::: Exercise material

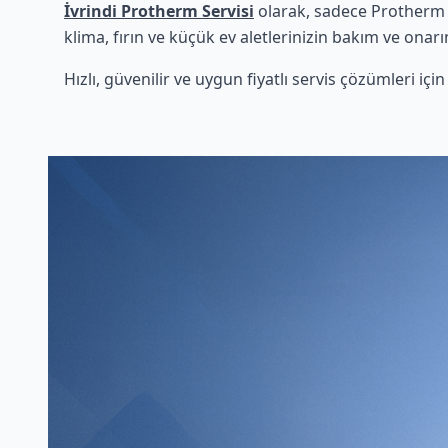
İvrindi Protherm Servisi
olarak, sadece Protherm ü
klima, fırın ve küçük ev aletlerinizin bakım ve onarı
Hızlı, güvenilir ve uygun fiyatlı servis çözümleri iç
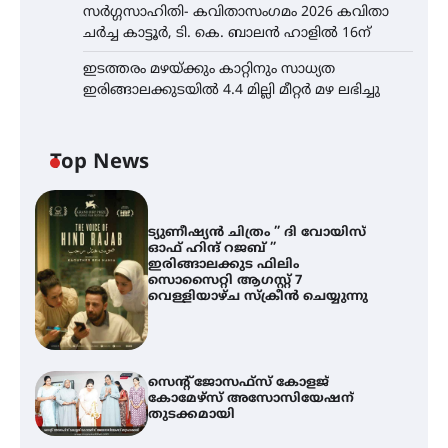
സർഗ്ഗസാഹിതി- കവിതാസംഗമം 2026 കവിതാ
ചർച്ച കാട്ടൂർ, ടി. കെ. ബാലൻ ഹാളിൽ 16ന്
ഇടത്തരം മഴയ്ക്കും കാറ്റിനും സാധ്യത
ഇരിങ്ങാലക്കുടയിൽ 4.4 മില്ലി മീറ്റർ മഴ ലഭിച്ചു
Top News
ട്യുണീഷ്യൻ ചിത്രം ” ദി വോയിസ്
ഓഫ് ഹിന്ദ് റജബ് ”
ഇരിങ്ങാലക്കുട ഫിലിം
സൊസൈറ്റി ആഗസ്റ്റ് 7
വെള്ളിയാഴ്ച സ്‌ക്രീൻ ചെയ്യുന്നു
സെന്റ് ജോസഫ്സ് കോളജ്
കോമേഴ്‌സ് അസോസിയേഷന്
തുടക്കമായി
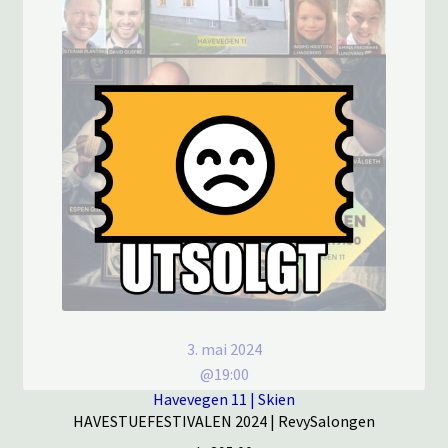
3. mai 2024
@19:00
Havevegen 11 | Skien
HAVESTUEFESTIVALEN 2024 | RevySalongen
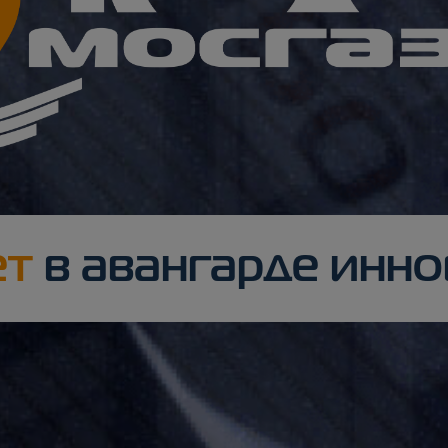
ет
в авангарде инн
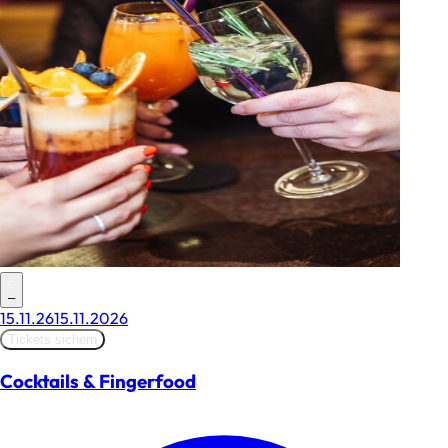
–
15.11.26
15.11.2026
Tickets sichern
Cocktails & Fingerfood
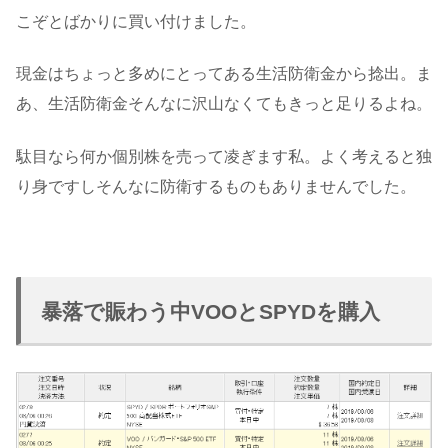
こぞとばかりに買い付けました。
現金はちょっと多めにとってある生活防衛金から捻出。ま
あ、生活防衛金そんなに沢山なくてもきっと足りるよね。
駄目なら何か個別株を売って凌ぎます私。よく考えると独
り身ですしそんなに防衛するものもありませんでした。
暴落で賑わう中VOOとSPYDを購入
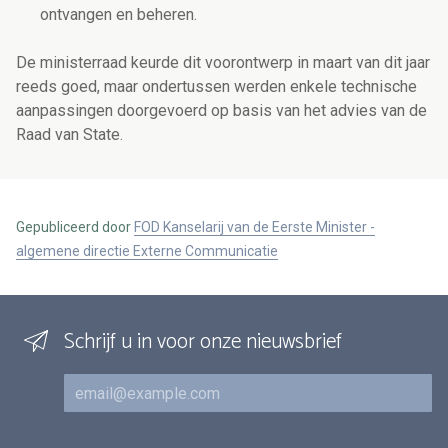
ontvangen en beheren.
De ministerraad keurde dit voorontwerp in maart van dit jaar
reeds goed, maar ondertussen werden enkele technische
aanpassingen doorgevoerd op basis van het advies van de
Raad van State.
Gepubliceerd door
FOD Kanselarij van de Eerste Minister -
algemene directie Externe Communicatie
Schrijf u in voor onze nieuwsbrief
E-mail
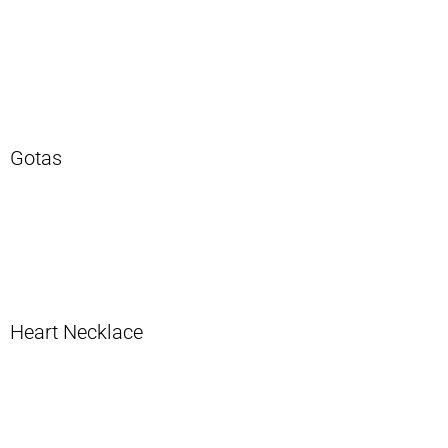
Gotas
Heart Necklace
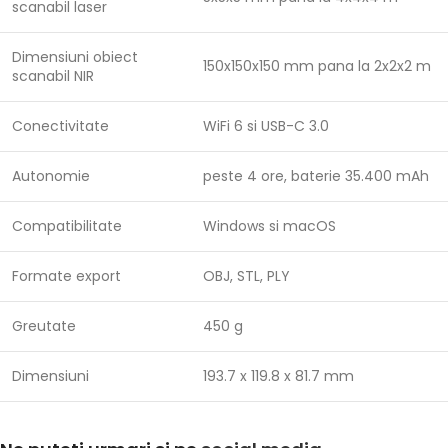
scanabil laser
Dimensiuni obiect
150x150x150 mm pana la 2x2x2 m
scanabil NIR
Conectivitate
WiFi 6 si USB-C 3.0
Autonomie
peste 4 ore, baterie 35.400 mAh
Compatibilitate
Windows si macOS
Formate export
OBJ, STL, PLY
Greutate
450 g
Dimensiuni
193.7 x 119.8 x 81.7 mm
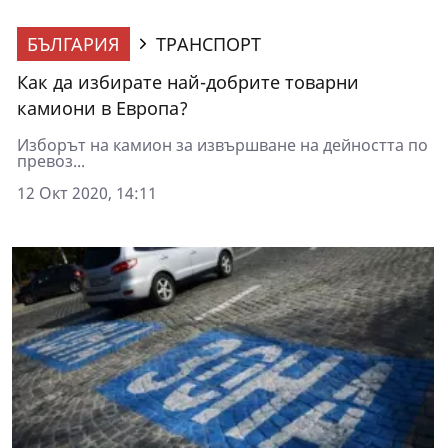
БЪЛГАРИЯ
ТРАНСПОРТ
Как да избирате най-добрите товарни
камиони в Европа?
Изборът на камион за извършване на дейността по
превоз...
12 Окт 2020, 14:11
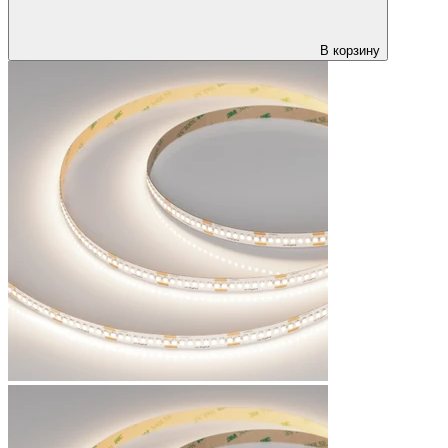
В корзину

::::::

● Task statement
Gather up every line in the data above that contains the word "Protherm", copying each one.

● Task answer
İvrindi Protherm Servisi
olarak, sadece Protherm ü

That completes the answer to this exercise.